二昔前のゴールデンタイムドラマの若手女優演ずるヤンキーの様に女性が「俺」を使うのは臭過ぎるにしても(笑)、男の立場で歌う歌では「俺」を用いて欲しいと考えていた、普段「私」を使ってばかりいるダンエモン(苦笑)としてこの曲の存在は男性の悲哀とそこから求める癒しと決意を扱う点からも嬉しい物がある。
以上二点を踏まえてやはり真っ先に頭に浮かぶのは「運命なんかクソ食らえ〜RUNAWAY BLOOD〜」との比較である。双方とも社会に生きる上での苦難・苦労をテーマにどう生きるかの決意を漲らせているわけだが、「運命なんかクソ食らえ〜RUNAWAY BLOOD〜」ではまだ見ぬ相手に、この「リーマンブルース」では既に存在する相手が癒しと希望の対象である事が男女の違いと並んで好対照である。

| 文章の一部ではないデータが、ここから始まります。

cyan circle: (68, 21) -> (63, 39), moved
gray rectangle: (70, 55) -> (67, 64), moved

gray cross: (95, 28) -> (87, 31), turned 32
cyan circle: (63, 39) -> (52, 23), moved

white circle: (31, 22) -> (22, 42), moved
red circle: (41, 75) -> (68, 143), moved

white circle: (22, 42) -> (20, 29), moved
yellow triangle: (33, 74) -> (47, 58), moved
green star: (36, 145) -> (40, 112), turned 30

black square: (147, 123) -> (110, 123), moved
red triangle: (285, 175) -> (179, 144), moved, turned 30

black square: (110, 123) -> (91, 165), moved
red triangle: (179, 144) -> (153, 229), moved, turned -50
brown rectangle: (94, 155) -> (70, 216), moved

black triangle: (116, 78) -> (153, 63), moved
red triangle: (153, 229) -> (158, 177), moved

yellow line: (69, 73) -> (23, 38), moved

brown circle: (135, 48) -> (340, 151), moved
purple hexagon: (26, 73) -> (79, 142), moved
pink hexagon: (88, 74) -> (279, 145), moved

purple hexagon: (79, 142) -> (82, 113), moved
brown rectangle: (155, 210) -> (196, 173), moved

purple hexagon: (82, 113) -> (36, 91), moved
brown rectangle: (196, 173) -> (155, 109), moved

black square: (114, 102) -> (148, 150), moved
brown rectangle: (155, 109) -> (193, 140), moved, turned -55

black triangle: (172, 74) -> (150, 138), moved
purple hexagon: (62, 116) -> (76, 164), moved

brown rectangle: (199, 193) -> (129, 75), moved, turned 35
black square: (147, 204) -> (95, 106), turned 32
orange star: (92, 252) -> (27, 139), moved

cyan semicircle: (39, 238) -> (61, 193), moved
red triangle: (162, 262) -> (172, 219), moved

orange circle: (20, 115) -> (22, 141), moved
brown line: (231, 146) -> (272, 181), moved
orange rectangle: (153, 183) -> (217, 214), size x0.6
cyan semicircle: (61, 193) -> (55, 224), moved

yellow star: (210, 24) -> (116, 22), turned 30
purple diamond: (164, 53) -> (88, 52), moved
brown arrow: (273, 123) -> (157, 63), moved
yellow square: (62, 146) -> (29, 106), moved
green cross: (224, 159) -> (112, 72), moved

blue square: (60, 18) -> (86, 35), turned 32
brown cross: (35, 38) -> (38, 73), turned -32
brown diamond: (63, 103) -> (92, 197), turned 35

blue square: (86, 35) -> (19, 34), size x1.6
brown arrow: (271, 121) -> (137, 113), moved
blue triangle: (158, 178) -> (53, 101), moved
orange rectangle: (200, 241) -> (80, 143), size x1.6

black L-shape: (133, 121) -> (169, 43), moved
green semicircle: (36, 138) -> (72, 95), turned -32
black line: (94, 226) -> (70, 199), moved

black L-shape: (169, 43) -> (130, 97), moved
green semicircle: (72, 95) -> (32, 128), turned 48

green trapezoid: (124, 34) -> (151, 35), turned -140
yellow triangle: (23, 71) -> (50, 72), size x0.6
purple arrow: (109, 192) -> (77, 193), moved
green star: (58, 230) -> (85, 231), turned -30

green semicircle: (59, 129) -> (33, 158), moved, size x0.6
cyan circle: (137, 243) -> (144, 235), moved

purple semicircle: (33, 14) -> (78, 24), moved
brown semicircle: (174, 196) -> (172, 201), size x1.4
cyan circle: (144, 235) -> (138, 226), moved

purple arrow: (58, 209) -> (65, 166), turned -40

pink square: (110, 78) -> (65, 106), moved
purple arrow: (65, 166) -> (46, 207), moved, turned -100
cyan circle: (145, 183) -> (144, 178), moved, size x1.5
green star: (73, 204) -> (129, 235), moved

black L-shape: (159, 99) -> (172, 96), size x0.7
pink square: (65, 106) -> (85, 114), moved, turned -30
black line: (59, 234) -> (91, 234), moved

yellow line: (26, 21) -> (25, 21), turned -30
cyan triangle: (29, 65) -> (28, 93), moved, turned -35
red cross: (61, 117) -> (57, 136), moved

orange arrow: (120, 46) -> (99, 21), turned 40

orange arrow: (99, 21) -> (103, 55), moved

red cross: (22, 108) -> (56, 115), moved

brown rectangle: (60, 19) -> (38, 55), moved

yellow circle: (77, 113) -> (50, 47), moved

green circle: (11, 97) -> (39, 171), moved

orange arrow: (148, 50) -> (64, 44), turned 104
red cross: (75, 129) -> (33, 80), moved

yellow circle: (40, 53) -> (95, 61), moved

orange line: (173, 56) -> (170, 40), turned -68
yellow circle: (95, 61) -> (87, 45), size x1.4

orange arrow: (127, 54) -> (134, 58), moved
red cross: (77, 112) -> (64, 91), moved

いつの世も人間が置かれた立場が伴う苦難は存在する。仏教が生老病死の四苦を説くように、サラリーマンならサラリーマンなりの、OLならOLなりの、それ以外の立場ならその立場なりの。そしてそれゆえに「このプロジェクトでかいけど 別に俺のギャラは変らない・・・」というような努力の意味を疑わせるような日々には本気で嫌な物がある(勿論単純に金銭だけの問題ではない)。だがこんな世の中だからこそ自分で自分に活を入れる意義を重んじ、決して甘える為でなく、より一層の奮闘の為に癒しを求めることを大切にしたいものである。
最後に歌詞中で気合の様に叫ばれる「Reman」には「勇気を取り戻させる」の意味を持つ動詞である事を付け加えておきたい。